Entrambi i ricorsi vengono accolti.

Per quanto riguarda l'edificio n. 1, si concorda con i ricorrenti sulla violazione dell'art.3 della legge regionale n. 21/2009,il quale prevede deroghe alle disposizioni urbanistiche vigenti, con l'unico limite delle distanze stabilite dall'art. 9 del D.M. 1444/1968, riguardanti le distanze tra fabbricati e non rispetto alle strade o ai confini. Il comune ha interpretato erroneamente questa deroga, ritenendola limitata al solo aumento del volume edificabile, mentre la normativa prevede deroghe più ampie relative ad altezze, distanze, superfici e volumi.

Per quanto riguarda invece l'edificio 4, la parte più interessante della pronuncia, il problema riguarda la distanza minima tra pareti finestrate, ma considerando la posizione particolare dei fabbricati, con l'edificio preesistente situato ad un livello più alto rispetto al nuovo progetto, si conclude che i due edifici non sono frontistanti e l'articolo 9 del D.M. 1444/168 non si applica.

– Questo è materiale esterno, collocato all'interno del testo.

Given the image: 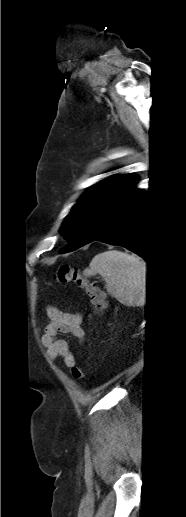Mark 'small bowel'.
Returning a JSON list of instances; mask_svg holds the SVG:
<instances>
[{"instance_id": "small-bowel-1", "label": "small bowel", "mask_w": 186, "mask_h": 517, "mask_svg": "<svg viewBox=\"0 0 186 517\" xmlns=\"http://www.w3.org/2000/svg\"><path fill=\"white\" fill-rule=\"evenodd\" d=\"M49 323L45 327L42 342L50 360H61L66 367H73L76 363L67 340L59 337L68 334L82 341L85 332L82 328V315L69 313L50 306L47 310Z\"/></svg>"}]
</instances>
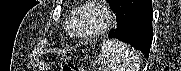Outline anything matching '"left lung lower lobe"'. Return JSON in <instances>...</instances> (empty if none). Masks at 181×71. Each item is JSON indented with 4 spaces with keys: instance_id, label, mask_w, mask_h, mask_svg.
Masks as SVG:
<instances>
[{
    "instance_id": "obj_1",
    "label": "left lung lower lobe",
    "mask_w": 181,
    "mask_h": 71,
    "mask_svg": "<svg viewBox=\"0 0 181 71\" xmlns=\"http://www.w3.org/2000/svg\"><path fill=\"white\" fill-rule=\"evenodd\" d=\"M117 27L108 34L140 50L148 58L153 38L151 0H116Z\"/></svg>"
}]
</instances>
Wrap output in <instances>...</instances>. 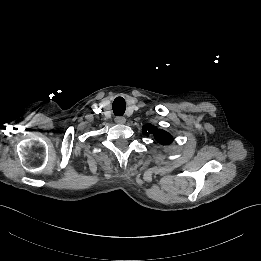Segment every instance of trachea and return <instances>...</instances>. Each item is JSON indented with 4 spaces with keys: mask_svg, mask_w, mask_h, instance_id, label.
Here are the masks:
<instances>
[{
    "mask_svg": "<svg viewBox=\"0 0 261 261\" xmlns=\"http://www.w3.org/2000/svg\"><path fill=\"white\" fill-rule=\"evenodd\" d=\"M126 110V103L124 98L117 97L113 102V112L117 116H122Z\"/></svg>",
    "mask_w": 261,
    "mask_h": 261,
    "instance_id": "1",
    "label": "trachea"
}]
</instances>
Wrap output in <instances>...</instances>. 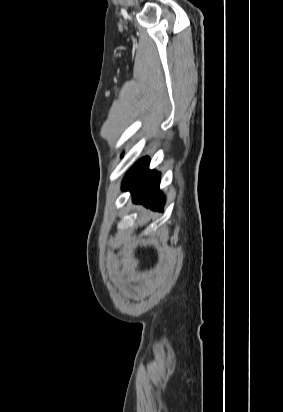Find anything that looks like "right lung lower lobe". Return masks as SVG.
Listing matches in <instances>:
<instances>
[{
    "label": "right lung lower lobe",
    "mask_w": 283,
    "mask_h": 412,
    "mask_svg": "<svg viewBox=\"0 0 283 412\" xmlns=\"http://www.w3.org/2000/svg\"><path fill=\"white\" fill-rule=\"evenodd\" d=\"M149 158L140 159L127 172L122 189L131 191L135 203L163 210L164 196L159 190L160 174L149 170Z\"/></svg>",
    "instance_id": "1"
}]
</instances>
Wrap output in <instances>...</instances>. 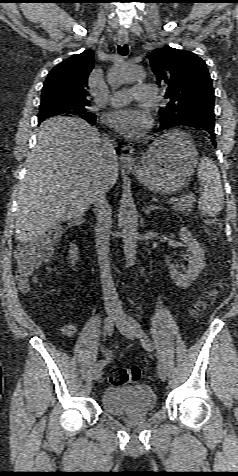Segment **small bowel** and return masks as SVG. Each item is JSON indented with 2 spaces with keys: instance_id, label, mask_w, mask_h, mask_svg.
Listing matches in <instances>:
<instances>
[{
  "instance_id": "1",
  "label": "small bowel",
  "mask_w": 238,
  "mask_h": 476,
  "mask_svg": "<svg viewBox=\"0 0 238 476\" xmlns=\"http://www.w3.org/2000/svg\"><path fill=\"white\" fill-rule=\"evenodd\" d=\"M64 330L68 335H73L76 330V326L74 323H69L65 326Z\"/></svg>"
}]
</instances>
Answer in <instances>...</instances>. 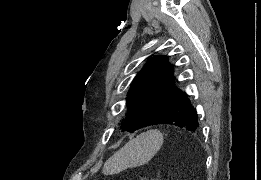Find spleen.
<instances>
[{"label":"spleen","mask_w":261,"mask_h":180,"mask_svg":"<svg viewBox=\"0 0 261 180\" xmlns=\"http://www.w3.org/2000/svg\"><path fill=\"white\" fill-rule=\"evenodd\" d=\"M162 144L163 134L160 130H147L139 134L109 158L103 174L112 176V174H120L127 168H138L148 164L159 152Z\"/></svg>","instance_id":"1"}]
</instances>
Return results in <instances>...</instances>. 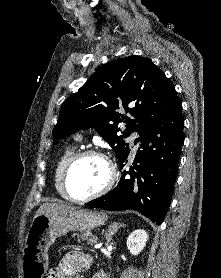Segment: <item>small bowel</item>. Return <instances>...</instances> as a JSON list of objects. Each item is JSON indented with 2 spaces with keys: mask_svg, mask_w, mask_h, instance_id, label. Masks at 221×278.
<instances>
[{
  "mask_svg": "<svg viewBox=\"0 0 221 278\" xmlns=\"http://www.w3.org/2000/svg\"><path fill=\"white\" fill-rule=\"evenodd\" d=\"M93 259L90 255L71 251L65 254L59 264L53 268L46 278H80L78 271L92 267ZM95 278H107L105 274H98Z\"/></svg>",
  "mask_w": 221,
  "mask_h": 278,
  "instance_id": "small-bowel-1",
  "label": "small bowel"
}]
</instances>
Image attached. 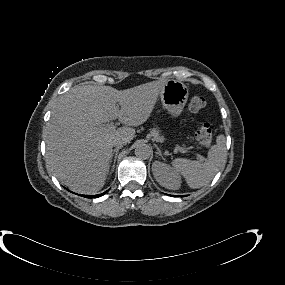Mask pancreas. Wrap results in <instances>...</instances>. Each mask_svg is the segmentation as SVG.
Masks as SVG:
<instances>
[{"mask_svg": "<svg viewBox=\"0 0 285 285\" xmlns=\"http://www.w3.org/2000/svg\"><path fill=\"white\" fill-rule=\"evenodd\" d=\"M150 133H151V136H153L156 140L158 141L164 140V138L160 136L159 130L157 128H153Z\"/></svg>", "mask_w": 285, "mask_h": 285, "instance_id": "1", "label": "pancreas"}]
</instances>
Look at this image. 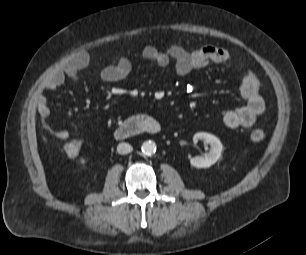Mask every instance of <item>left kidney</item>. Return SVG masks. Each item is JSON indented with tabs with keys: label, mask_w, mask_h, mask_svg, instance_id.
Listing matches in <instances>:
<instances>
[{
	"label": "left kidney",
	"mask_w": 306,
	"mask_h": 255,
	"mask_svg": "<svg viewBox=\"0 0 306 255\" xmlns=\"http://www.w3.org/2000/svg\"><path fill=\"white\" fill-rule=\"evenodd\" d=\"M198 140L208 143L210 145V152L191 158L190 163L197 168H209L220 158L223 145L216 136L206 132H198L193 136L194 143H197Z\"/></svg>",
	"instance_id": "obj_1"
}]
</instances>
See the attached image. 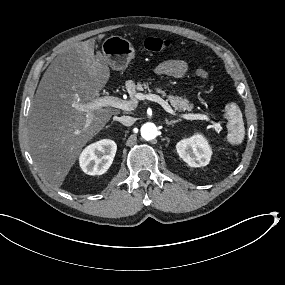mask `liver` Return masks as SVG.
Instances as JSON below:
<instances>
[{"mask_svg":"<svg viewBox=\"0 0 285 285\" xmlns=\"http://www.w3.org/2000/svg\"><path fill=\"white\" fill-rule=\"evenodd\" d=\"M105 36H99L103 39ZM95 39L78 42L60 53L45 71L28 117V149L35 166L60 188L84 147L120 110H93L86 132L80 133L87 112L81 105L100 98L110 77L105 57L94 54Z\"/></svg>","mask_w":285,"mask_h":285,"instance_id":"1","label":"liver"}]
</instances>
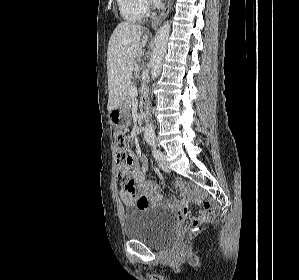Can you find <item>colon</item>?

Più nello specifico, la tesi dei ricorrenti secondo cui nella fattispecie non ricorrerebbe il presupposto applicativo dell'articolo 9 è corretta data la particolarità del caso in cui il preesistente edificio è collocato su un piano diverso e a quota più alta rispetto a quello di progetto cosicchè può essere escluso che i due edifici siano antistanti o frontistanti.

Sul punto, peraltro, la Cassazione ha avuto modo di chiarire che “la nozione di frontistanza ricorre nella situazione di edifici che, da bande opposte rispetto alla linea di confine, presentino le rispettive facciate che si fronteggino almeno per un segmento, di guisa che, supponendo di farle avanzare, in modo lineare e non radiale (o a raggio) come invece previsto in materia di vedute (art. 907 c.c.), e precisamente in linea ortogonale tra i diversi fronti, si incontrino almeno in quel segmento. Se tale possibilità di fronteggiamento non esiste, non si lede alcuna norma sulle distanze fra costruzioni” (Cassazione civile, sez. II, 10 febbraio 2020, n. 3403, id., 3 ottobre 2018, n. 24076).

Nella fattispecie - ipotizzando il movimento lineare delle due facciate nel senso descritto - il loro incontro non si verifica perché l'immobile di progetto è interamente sottoposto a quello preesistente e quindi l’articolo 9 non è applicabile.